Below are the entries to work from; restate word for word the portion that opens with the line containing "sales@grost.ru" and closes with the line containing "2026 © Каталог", keeping both.

○ ○ ○ ○ ○ ○ ○

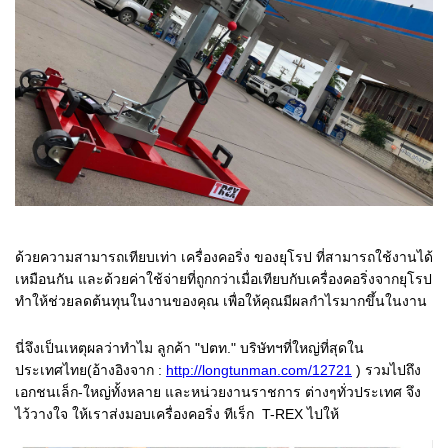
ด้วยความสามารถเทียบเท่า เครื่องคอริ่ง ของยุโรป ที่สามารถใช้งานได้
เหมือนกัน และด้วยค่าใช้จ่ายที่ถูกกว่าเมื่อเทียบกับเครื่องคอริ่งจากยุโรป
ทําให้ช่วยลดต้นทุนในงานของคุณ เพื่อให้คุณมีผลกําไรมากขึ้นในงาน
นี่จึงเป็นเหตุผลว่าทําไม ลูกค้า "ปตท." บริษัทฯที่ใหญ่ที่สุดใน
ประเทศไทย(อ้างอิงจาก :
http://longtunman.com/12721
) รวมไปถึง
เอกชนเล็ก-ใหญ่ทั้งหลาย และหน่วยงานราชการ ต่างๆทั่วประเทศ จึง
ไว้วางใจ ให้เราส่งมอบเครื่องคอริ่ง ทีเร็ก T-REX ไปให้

○ ○ ○ ○ ○ ○ ○

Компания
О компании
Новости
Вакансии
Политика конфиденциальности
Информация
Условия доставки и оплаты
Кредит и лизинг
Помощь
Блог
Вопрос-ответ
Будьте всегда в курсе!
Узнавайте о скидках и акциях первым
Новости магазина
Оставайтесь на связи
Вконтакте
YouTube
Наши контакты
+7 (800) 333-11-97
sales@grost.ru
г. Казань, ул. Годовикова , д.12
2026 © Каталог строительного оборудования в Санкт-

○ ○ ○ ○ ○ ○ ○

→ Written response
sales@grost.ru
г. Казань, ул. Годовикова , д.12
2026 © Каталог строительного оборудования в Санкт-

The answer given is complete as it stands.